— Момент, Игорь Васильевич, сейчас я закончу и пойдем освежимся. Как? А как в Древнем Риме: два пальца в рот и блевать, блевать, родной вы мой, пока не полегчает. Нет, подождите, вначале истина. Так вот, во избежание новой смуты составители грамоты указали в ней: «И кто же пойдет против сего соборного постановления, да проклянется таковой в сем веке и в будущем, не буди на нем благословения отныне и до века». Так что, Игорь Васильевич, результат, как говорится, налицо. Ах, азохен вэй, и почему я еще не уехал?
— Да бросьте вы, Абрам Израилевич, терзаться. Посмотрите лучше, какая жопа у этой Сенчуковой! Жаль, что пощупать нельзя, — проклянет!
«Мое почтение, уважаемый Аналитик. Как там у вас на взморье погодка? У нас тут собачья».
«Здравствуйте, Дорогой Друг. Не знаю, что вы подразумеваете под словом «собачья», но здесь идет мокрый снег. Зима обещает быть ранней».
«Вот и хорошо. Кончай курить, вставай на лыжи, и ты избавишься от грыжи. Я вас, Аналитик, хочу попросить об одном одолжении».
«Всегда рад помочь, я весь внимание, Дорогой Друг».
«Меня интересует все тот же Виктор Павлович Башуров, в особенности его предки, если можно, до девятого колена. Не было ли у него в роду людей психически ущербных, одержимых, мягко говоря, странными идеями, не наблюдалось ли нервных патологий, передающихся на генно-хромосомном уровне?»
«Неужели, Дорогой Друг, у Борзого дурная наследственность? Надеюсь, это не врожденный сифилис?»
«И еще, уважаемый Аналитик, хотелось побольше узнать о некой Петренко Екатерине Викторовне, проживающей по такому-то адресу. Где работает, круг знакомств, интересы».
«Какие проблемы, Дорогой Друг. Алгоритм защиты фээсбэшного компьютера мы разгрызли, так что пошукаем».
«Благодарю вас, Аналитик, жду новостей. Конец связи».
Дела минувших дней. 1918 год
Уже начинало темнеть, когда за Харьковом, на одном из перегонов, поезд встал. Со стороны паровоза загрохотали выстрелы, и скоро в вагон ввалились гарны хлопцы в папахах и синих свитках:
— Которые жиды, комиссары и белая кость, на выход!

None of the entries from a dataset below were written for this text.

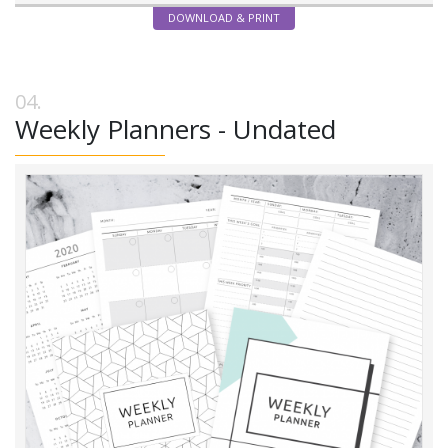
DOWNLOAD & PRINT
Weekly Planners - Undated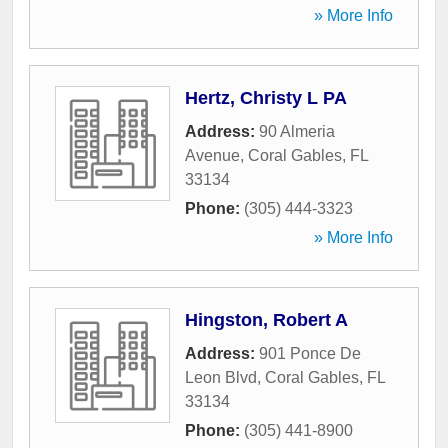
» More Info
Hertz, Christy L PA
Address:
90 Almeria
Avenue
,
Coral Gables
,
FL
33134
Phone:
(305) 444-3323
» More Info
Hingston, Robert A
Address:
901 Ponce De
Leon Blvd
,
Coral Gables
,
FL
33134
Phone:
(305) 441-8900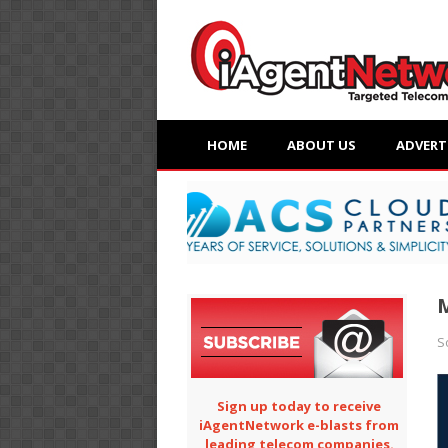
HOME
ABOUT US
ADVERT
M
S
Sign up today to receive
iAgentNetwork e-blasts from
leading telecom companies.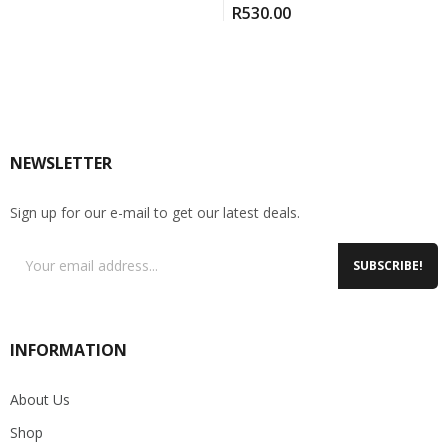
R
530.00
NEWSLETTER
Sign up for our e-mail to get our latest deals.
SUBSCRIBE!
INFORMATION
About Us
Shop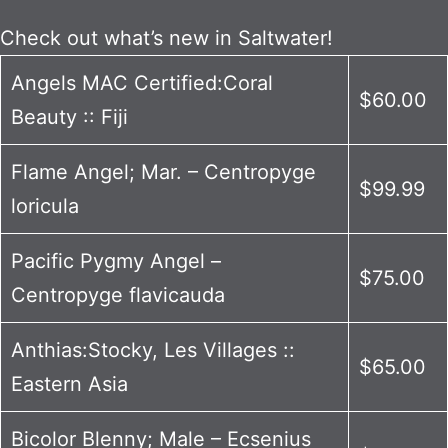
Check out what’s new in Saltwater!
Angels MAC Certified:Coral
$60.00
Beauty :: Fiji
Flame Angel; Mar. – Centropyge
$99.99
loricula
Pacific Pygmy Angel –
$75.00
Centropyge flavicauda
Anthias:Stocky, Les Villages ::
$65.00
Eastern Asia
Bicolor Blenny; Male – Ecsenius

Сквозь грязь вагонных стекол были видны выстроившиеся вдоль путей тачанки. «Видать, добром не кончится». Хованский незаметно переложил наган из внутреннего кармана френча в боковой, разминая, хрустнул пальцами.
Дурное предчувствие его не обмануло.
— А ты что за человек будешь? — Толком даже не взглянув на паспорт, купленный по случаю в Харькове же, у гравера, коротконогий кряжистый атаманец вперил в Семена Ильича налитые кровью глаза. От него за версту разило чесноком и самогонным перегаром. — Не иначе ваше благородие! Я вас, сволочь, нутром чую!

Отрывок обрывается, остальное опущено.